Tuesday, May 07, 2013

Lifting up your hands

Verse. 48. Thy commandments. By commandments he understandeth the word of God, yet it is more powerful than so; it is not, I have loved thy word; but, I have loved that part of thy word that is thy "commandments," the mandatory part. There are some parts of the will and word of God that even ungodly men will be content to love. There is the promissory part; all men gather and catch at the promises, and show love to these. The reason is clear; there is pleasure, and profit, and gain, and advantage in the promises; but a pious soul doth not only look to the promises, but to the commands. Piety looks on Christ as a Lawgiver, as well as a Saviour, and not only on him as a Mediator, but as a Lord and Master; it doth not only live by faith, but it liveth by rule; it makes indeed the promises the stay and staff of a Christian's life, but it makes the commandments of God the level. A pious heart knows that some command is implied in the qualification and condition of every promise; it knows that as for the fulfilling of the promises, it belongs to God; but the fulfilling of the commands belongs to us. Therefore it looks so, upon the enjoying of that which is promised that it will first do that which is commanded.

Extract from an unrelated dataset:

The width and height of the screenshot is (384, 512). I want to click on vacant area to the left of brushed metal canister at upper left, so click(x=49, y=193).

There is no hope of attaining comfort in the promise but in keeping of the precept; therefore he pitches the emphasis, "I have loved thy word," that is true, and all thy word, and this part, the mandatory part: "I have loved thy commandments."
Observe the number, "thy commandments"; it is plural, that is, all thy commandments without exception; otherwise even ungodly men will be content to love some commandments, if they may choose them for themselves.
Richard Holdsworth (1590-1649), in "The Valley of Vision."

From the additional notes to Charles Spurgeon's, The Treasury of David, on Psalm 119 - I will lift up my hands to your commandments, which I love.